Work item: Every line holding the string "zaterdag" should be copied out of the listing.

Material shown:

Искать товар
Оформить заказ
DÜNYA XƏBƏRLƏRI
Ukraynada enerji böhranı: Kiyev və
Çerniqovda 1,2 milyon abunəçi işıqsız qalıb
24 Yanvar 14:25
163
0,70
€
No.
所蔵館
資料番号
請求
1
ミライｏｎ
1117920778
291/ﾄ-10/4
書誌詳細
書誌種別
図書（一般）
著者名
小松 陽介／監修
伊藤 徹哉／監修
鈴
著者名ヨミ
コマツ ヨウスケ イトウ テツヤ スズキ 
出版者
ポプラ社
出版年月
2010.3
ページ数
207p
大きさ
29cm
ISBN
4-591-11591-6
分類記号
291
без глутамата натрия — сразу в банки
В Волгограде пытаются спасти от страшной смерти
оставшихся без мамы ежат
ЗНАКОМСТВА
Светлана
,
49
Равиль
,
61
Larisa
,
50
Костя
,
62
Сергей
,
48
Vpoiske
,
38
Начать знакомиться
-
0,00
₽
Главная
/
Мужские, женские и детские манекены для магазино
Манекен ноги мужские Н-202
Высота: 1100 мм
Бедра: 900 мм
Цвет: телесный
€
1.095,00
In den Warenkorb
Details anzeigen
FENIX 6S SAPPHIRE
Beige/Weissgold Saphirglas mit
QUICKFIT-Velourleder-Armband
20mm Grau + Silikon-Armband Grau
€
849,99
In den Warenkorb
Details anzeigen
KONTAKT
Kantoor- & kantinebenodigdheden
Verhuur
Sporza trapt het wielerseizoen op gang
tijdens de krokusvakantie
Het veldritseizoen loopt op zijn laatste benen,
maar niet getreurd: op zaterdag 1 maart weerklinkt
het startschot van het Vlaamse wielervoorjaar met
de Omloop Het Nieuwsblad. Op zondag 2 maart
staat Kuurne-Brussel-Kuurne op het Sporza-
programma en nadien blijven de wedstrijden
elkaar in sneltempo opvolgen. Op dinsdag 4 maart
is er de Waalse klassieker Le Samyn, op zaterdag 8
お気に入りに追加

Exercise solution:
maar niet getreurd: op zaterdag 1 maart weerklinkt
is er de Waalse klassieker Le Samyn, op zaterdag 8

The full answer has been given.